Von Hoyos berichtete auch, dass Unterschiede bei der Art des Trinkgeldgebens festzustellen seien. Während beispielsweise in Italien zu Extra-Zuwendung einfach beim Gehen am Platz hinterlassen werde, geben Deutsche das Trinkgeld bewusst, oft versehen mit dem Satz: „Sie können mir … Euro abziehen.“ Doch was rät der Benimmexperte, wenn Kunden oder Gäste bei schlechtem Service womöglich gar kein Trinkgeld geben möchten? Hierbei sei es zumindest nicht wertschätzend, nichts zu geben und das nicht zu begründen, so Clemens Graf von Hoyos. Er vertrete die Meinung, auch in solchen Fällen durchaus Trinkgeld zu hinterlassen, aber trotzdem etwaige Servicemängel direkt anzusprechen.

Bleibt nur noch eine Frage zu klären: Was ist zu tun, wenn bargeldlos gezahlt wird? Zum einen gibt es bei modernen Kartenlesegeräten die Option, direkt auf dem Display der Gesamtsumme einen Prozentsatz als Trinkgeld hinzuzufügen; in der Regel hat der Gast oder Kunde die Wahl zwischen 10, 15 und 20 Prozent. Zum anderen rät der Knigge-Experte dazu, einen kleinen Geldschein parat zu halten, um doch noch trinkgeld geben zu können, auch wenn es elektronisch nicht möglich sei.

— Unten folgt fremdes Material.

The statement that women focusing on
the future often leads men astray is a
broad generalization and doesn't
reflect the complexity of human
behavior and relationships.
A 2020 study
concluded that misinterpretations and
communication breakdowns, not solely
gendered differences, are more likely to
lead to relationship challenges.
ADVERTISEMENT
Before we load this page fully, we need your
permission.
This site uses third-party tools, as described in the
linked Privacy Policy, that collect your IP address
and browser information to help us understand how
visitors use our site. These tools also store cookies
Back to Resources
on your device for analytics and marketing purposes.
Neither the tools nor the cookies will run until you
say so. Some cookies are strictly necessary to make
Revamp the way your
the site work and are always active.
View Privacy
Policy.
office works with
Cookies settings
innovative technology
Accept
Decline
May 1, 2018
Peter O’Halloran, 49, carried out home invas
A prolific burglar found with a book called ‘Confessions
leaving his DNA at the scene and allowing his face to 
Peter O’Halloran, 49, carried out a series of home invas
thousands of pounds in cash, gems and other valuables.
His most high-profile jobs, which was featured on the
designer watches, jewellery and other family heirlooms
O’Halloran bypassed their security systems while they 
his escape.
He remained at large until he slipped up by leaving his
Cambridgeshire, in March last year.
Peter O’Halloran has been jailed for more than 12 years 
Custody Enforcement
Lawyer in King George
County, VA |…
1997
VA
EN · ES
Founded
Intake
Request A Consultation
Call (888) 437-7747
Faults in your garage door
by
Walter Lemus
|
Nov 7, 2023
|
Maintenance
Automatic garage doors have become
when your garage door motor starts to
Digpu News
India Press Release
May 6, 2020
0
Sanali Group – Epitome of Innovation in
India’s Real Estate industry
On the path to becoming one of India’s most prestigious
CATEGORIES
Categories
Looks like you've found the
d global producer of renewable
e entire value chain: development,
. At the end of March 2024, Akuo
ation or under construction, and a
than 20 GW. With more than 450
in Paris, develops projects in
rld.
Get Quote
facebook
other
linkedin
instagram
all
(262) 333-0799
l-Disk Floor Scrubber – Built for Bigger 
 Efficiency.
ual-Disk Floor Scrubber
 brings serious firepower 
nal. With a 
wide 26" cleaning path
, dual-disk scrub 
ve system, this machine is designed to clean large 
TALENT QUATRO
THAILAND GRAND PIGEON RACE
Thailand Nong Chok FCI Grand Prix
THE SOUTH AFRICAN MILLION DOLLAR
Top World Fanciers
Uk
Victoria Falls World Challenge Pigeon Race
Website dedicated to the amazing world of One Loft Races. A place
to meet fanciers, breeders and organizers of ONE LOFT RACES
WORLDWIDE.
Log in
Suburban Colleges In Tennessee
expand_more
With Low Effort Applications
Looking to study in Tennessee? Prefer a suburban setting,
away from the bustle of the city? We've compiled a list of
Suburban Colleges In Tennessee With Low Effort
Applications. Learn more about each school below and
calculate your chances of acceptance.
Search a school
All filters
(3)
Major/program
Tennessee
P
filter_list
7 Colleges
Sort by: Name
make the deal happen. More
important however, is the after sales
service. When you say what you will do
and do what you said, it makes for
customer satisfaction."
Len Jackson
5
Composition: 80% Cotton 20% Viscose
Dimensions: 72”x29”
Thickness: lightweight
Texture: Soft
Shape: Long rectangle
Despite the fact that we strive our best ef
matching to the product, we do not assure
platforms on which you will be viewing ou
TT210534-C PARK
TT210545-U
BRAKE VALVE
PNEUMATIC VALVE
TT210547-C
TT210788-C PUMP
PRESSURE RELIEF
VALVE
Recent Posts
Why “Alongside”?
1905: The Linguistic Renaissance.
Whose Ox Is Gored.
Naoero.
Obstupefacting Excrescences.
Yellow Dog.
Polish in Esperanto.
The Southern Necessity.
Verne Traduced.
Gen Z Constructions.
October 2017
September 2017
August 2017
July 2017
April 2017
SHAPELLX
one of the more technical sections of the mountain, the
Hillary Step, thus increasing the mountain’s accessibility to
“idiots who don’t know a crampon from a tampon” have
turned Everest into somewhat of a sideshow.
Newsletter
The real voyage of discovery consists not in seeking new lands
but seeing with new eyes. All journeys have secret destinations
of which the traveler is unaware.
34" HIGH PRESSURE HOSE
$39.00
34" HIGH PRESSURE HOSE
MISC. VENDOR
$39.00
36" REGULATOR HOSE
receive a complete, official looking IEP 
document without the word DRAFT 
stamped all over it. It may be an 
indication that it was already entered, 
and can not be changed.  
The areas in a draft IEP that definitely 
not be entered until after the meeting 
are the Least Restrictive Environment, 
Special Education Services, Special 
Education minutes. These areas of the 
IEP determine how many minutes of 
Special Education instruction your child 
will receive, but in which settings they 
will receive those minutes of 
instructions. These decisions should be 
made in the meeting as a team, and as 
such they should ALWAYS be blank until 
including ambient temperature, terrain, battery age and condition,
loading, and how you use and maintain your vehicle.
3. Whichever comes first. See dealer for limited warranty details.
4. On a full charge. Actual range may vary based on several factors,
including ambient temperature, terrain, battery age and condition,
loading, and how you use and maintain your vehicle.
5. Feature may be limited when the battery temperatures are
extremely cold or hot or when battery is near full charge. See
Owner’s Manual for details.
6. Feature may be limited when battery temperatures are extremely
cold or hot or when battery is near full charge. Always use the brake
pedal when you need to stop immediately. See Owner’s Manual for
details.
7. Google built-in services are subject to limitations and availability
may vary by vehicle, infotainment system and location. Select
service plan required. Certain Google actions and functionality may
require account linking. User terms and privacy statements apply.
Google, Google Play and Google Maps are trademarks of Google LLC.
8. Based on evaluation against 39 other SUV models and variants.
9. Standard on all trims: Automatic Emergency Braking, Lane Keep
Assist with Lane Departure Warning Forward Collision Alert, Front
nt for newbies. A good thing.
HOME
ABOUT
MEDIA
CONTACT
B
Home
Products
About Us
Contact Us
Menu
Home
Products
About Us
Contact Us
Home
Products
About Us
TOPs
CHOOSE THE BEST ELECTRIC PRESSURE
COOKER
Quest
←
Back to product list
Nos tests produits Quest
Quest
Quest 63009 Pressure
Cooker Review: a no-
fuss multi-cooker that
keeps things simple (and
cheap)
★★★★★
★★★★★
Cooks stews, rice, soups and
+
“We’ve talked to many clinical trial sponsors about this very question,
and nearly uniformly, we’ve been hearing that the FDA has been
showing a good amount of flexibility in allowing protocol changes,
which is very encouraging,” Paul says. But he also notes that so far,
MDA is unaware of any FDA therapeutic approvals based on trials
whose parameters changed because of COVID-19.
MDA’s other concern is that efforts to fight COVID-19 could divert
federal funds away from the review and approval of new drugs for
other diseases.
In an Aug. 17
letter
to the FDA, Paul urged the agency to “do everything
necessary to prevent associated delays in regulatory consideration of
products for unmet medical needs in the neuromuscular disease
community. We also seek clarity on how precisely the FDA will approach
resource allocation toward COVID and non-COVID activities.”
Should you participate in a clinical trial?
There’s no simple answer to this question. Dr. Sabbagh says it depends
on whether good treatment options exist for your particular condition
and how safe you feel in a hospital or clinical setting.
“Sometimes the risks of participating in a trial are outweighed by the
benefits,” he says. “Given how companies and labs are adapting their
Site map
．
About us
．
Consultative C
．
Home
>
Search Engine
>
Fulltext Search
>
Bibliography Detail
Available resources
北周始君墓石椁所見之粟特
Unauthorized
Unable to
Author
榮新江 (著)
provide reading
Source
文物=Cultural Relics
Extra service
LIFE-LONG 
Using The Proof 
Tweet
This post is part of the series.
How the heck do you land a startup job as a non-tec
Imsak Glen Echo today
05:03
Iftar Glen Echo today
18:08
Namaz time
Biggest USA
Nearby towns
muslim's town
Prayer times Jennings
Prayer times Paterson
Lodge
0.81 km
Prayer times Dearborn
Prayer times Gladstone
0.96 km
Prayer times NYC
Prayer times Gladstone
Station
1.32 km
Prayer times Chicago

Auch hier liegen statistische Daten vor, denn Statista untersuchte 2019 ebenso die Auswirkungen des bargeldlosen Bezahlens auf dass Trinkgeld. Knapp 63 Prozent der Befragten gab an, dass sie bei der Höhe des „Tippings“ keine Unterschiede zwischen Bar- oder Kartenzahlung machen würden. Knapp 11 Prozent erklärten, sie seien bereit, bei der Kartenzahlung das Trinkgeld zu erhöhen. Rund 13 Prozent gaben an, in diesem Fall weniger Trinkgeld zu geben und nochmals 13 Prozent zahlen sogar kein Trinkgeld.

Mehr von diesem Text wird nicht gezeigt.